Connolly entró en la sala con una caja de cartón bajo el brazo. Se dirigió hacia Sean y depositó la caja sobre la mesa de Whitey.

– ¿Qué hay dentro? -preguntó Sean.

– Un montón de cosas -contestó Connolly, examinando el interior-. Informes de la Policía Científica, de los de Balística, análisis de huellas dactilares, la cinta de la conversación telefónica… Muchas cosas.

– Eso ya lo has dicho. ¿Hay alguna novedad en cuanto a las huellas?

– No corresponden a nadie que tengamos fichado en el ordenador.

– ¿Lo has comprobado en la base nacional de datos?

– Sí, y en la de Interpol -respondió Connolly-. Y nada. Hay una huella impecable que encontrarnos en la puerta. Es de un dedo pulgar. Si es la del asesino, es bajo.

– Bajo -repitió Sean.

– Sí, bajo. Sin embargo, podría ser de cualquiera. Conseguimos seis huellas claras, pero no corresponden a nadie que esté fichado.

– ¿Has escuchado la cinta?

– No. ¿Debería haberlo hecho?

– Connolly, deberías familiarizarte con cualquier cosa que guarde relación con el caso, hombre.

Connolly asintió y preguntó:

– ¿Usted piensa escucharla?

– Para eso ya te tengo a ti -contestó Sean. Luego se volvió hacia Brendan Harris-. Estábamos hablando de la pistola de tu padre.

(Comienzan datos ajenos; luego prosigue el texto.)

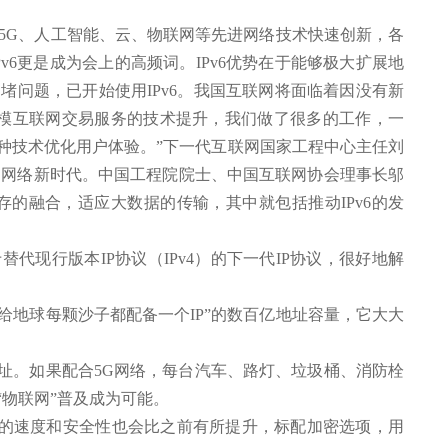
5G、人工智能、云、物联网等先进网络技术快速创新，各
v6更是成为会上的高频词。IPv6优势在于能够极大扩展地
堵问题，已开始使用IPv6。我国互联网将面临着因没有新
规模互联网交易服务的技术提升，我们做了很多的工作，一
用各种技术优化用户体验。”下一代互联网国家工程中心主任刘
的网络新时代。中国工程院院士、中国互联网协会理事长邬
存的融合，适应大数据的传输，其中就包括推动IPv6的发
替代现行版本IP协议（IPv4）的下一代IP协议，很好地解
以“给地球每颗沙子都配备一个IP”的数百亿地址容量，它大大
P地址。如果配合5G网络，每台汽车、路灯、垃圾桶、消防栓
让“物联网”普及成为可能。
6网络的速度和安全性也会比之前有所提升，标配加密选项，用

– Mi padre no tenía pistola -replicó Brendan.

– ¿De verdad que no?

– De verdad.

– ¡Qué raro! -exclamó Sean-. Entonces supongo que nos han informado mal. A propósito, Brendan, ¿solías hablar mucho con tu padre?

Brendan negó con la cabeza, y respondió:

– No. Nos dijo que salía a tomar una copa y nunca regresó. Nos abandonó a mí y a mi madre, y eso que ella estaba embarazada.

Sean, asintiendo como si él mismo pudiera sentir el dolor, comentó:

– Sin embargo, tu madre nunca comunicó su desaparición a la policía.

– Porque no había desaparecido -espetó Brendan, con una expresión airada en los ojos-. Le había dicho a mi madre que no la amaba, y que siempre le estaba agobiando. Dos días más tarde, se marchó.